==== Extracted material
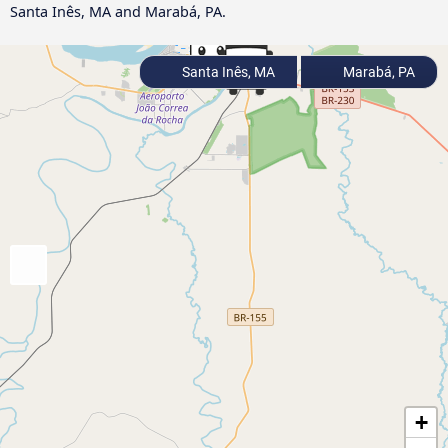
Santa Inês, MA and Marabá, PA.
Santa Inês, MA
Marabá, PA
+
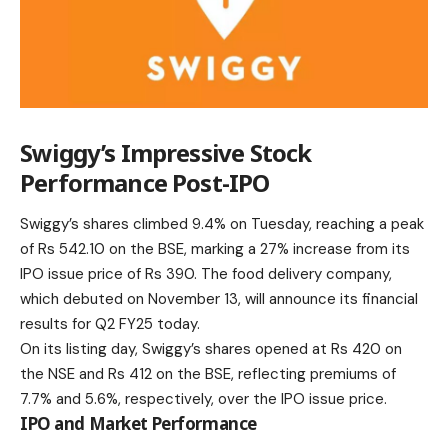
Swiggy’s Impressive Stock
Performance Post-IPO
Swiggy’s shares climbed 9.4% on Tuesday, reaching a peak
of Rs 542.10 on the BSE, marking a 27% increase from its
IPO issue price of Rs 390. The food delivery company,
which debuted on November 13, will announce its financial
results for Q2 FY25 today.
On its listing day, Swiggy’s shares opened at Rs 420 on
the NSE and Rs 412 on the BSE, reflecting premiums of
7.7% and 5.6%, respectively, over the IPO issue price.
IPO and Market Performance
========
Problem to work on.
Could you copy every line from the records that mentions the word "Performance"?

Result.
Performance Post-IPO
IPO and Market Performance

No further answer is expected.